Он ответил: «Ничего», посмотрел на меня с таким видом, будто убить был готов, и отвернулся.
Мне нельзя было оставаться возле него, а на собственное место я не мог вернуться, не хватаясь за другие койки, тоже занятые людьми, поэтому я опять оттолкнулся, на этот раз очень осторожно, и мне удалось удержаться, но тут я ударился о другую переборку. С этой переборки свисали многочисленные поручни и веревки. Я от нее никуда не уплыл, а подтянулся, как обезьяна, к одному из иллюминаторов.
И тут я впервые увидел Землю из космоса.
Сам не знаю, чего я ожидал, но это оказалось нечто совершенно неожиданное. Она висела передо мной и выглядела именно так, как изображается в учебниках по географии, или, скорее, как на заставках телевизионной станции «Нью-Йорк-Верх». И все-таки — она была другая. Я бы определил эту разницу так: одно дело, когда тебе рассказывают о хорошем пинке пониже спины, и совсем другое — когда тебе действительно достается такой пинок.
Не изображение. Сама Земля! Живьем!
Прежде всего, Земля не была расположена точно посередке, как на телевизионном экране, она упиралась в край иллюминатора, а кормовая часть корабля вырезала здоровый кусок Тихого Океана. Отодвигаясь от нас, Земля съеживалась. Пока я там висел, она сморщилась наполовину по сравнению с той Землей, какую я увидел, когда только приблизился к иллюминатору, и делалась все круглей и круглей: Колумб-то был прав. Она поворачивалась передо мной, пока я застыл на месте: край Сибири, затем Северная Америка и, наконец, северная часть Южной Америки пробегали передо мной слева направо. Над Канадой и над восточной частью остальной Северной Америки висели облака: никогда я не видел облаков белее, чем северная полярная шапка. Прямо перед нами солнце отражалось от океана, глазам стало больно. Вся остальная часть океана была почти пурпурной в тех местах, где поверхность не закрывала облака.
Это было так прекрасно, что у меня горло заболело, и мне захотелось протянуть руку и потрогать все это.
А фоном этого зрелища были звезды — куда ярче, крупнее и многочисленнее, чем их можно увидеть из Литл-Америки.
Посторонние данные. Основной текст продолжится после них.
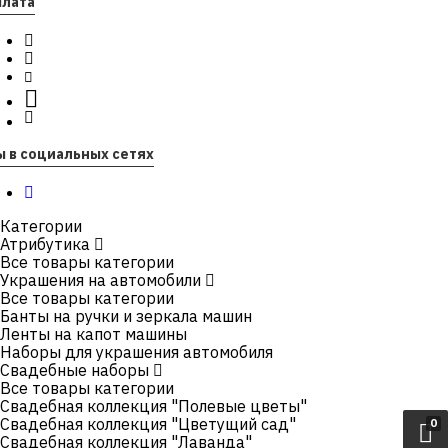
плата
ы в социальных сетях
Категории
Атрибутика
Все товары категории
Украшения на автомобили
Все товары категории
Банты на ручки и зеркала машин
Ленты на капот машины
Наборы для украшения автомобиля
Свадебные наборы
Все товары категории
Свадебная коллекция "Полевые цветы"
Свадебная коллекция "Цветущий сад"
0
Свадебная коллекция "Лаванда"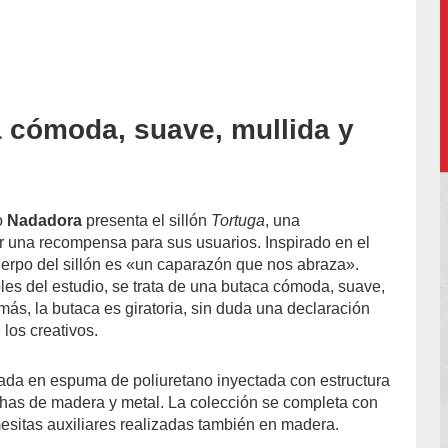
 cómoda, suave, mullida y
o
Nadadora
presenta el sillón
Tortuga
, una
r una recompensa para sus usuarios. Inspirado en el
uerpo del sillón es «un caparazón que nos abraza».
es del estudio, se trata de una butaca cómoda, suave,
más, la butaca es giratoria, sin duda una declaración
 los creativos.
zada en espuma de poliuretano inyectada con estructura
chas de madera y metal. La colección se completa con
mesitas auxiliares realizadas también en madera.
Довольно скоро рядом столпился еще народ, люди пытались тоже смотреть, всюду сновали ребятишки, а матери их увещевали: «Ну-ну, не надо, дорогой!» — и отпускали дурацкие замечания. Я отступил, снова привязался к своей койке, обхватил себя одним ремнем так, чтобы не взлететь, и принялся все обдумывать. Можно гордиться, если знаешь, что ты родом с такой огромной красивой планеты. Я вдруг вспомнил, что ведь еще не видел ее всю и не совершал больших путешествий, несмотря на все учебные поездки на уроках географии, скаутский поход в Швейцарию и единственную нашу поездку с Джорджем и Анной в Сиам[86]. И теперь я так ничего больше на Земле и не увижу. От этой мысли мне сделалось тоскливо.
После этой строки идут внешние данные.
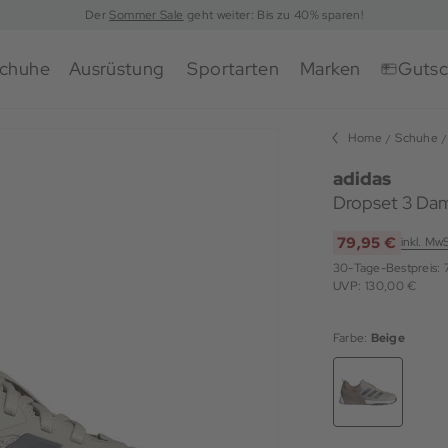
Der
Sommer Sale
geht weiter: Bis zu 40% sparen!
chuhe
Ausrüstung
Sportarten
Marken
Gutsc
Home
Schuhe
adidas
Dropset 3 Dam
79,95 €
inkl. Mw
30-Tage-Bestpreis:
UVP: 130,00 €
Farbe:
Beige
Я поднял голову: передо мной стоял какой-то мальчишка. Он спросил:
— Что опечалился, Уильям, мой мальчик? Космическая болезнь?
Это был тот подонок Джонс. Встреча меня просто ошеломила. Знал бы я, что он собирается эмигрировать, — да я дважды бы подумал, прежде чем лететь. Я спросил: какого черта, откуда он взялся.
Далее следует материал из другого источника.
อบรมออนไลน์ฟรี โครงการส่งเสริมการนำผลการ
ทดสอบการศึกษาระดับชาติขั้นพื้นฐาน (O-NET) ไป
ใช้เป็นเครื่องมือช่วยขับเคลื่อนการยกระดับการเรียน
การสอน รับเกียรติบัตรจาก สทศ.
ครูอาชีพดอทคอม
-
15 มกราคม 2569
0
— Естественно, оттуда же, откуда и ты. Помнится, я тебе задал вопрос.
Я ответил, что никакой у меня космической болезни нет, и спросил, откуда у него такое дурацкое предположение. Он потянулся, схватил меня за руку и повернул ее так, что стало видно красное пятнышко от укола. Он засмеялся, а я отдернул руку. Он снова засмеялся и показал мне свою руку: на ней было точно такое же красное пятнышко.
— С лучшими из нас такое случается, — сказал он. — Не робей, — потом предложил: — Пошли. Давай осмотрим это заведение, пока нас снова не заставили привязаться.
Я отправился с ним. Он не был человеком, которого я бы выбрал в друзья, но все-таки как-никак знакомый. Мы добрались до люка, ведущего на следующую палубу. Я начал было пролезать в люк, но Джонс меня остановил:
— Пошли лучше в рубку управления!
— Ты что? Да нас же не пустят!
— Попытка не пытка! Пошли.
Мы отправились другим путем и миновали короткий коридор. Он кончался дверью с надписью: «РУБКА УПРАВЛЕНИЯ — ПОСТОРОННИМ ВХОД ВОСПРЕЩЕН». Ниже кто-то приписал: «Это значит — тебе!» — и кто-то другой добавил: «Кому? Мне?» Джонс попробовал дверь, она была заперта. Сбоку виднелась кнопка, он нажал на нее. Дверь отворилась, и мы оказались лицом к лицу с мужчиной с двумя нашивками на воротнике. За ним стоял мужчина постарше, с четырьмя нашивками, он спросил:
— Кто там, Сэм? Скажи им, что сюда нельзя.
Первый мужчина сказал нам:
— Вам что, ребятишки?
Джонс ответил:
— Извините, сэр, мы интересуемся астрогацией. Нельзя ли нам получить разрешение осмотреть рубку?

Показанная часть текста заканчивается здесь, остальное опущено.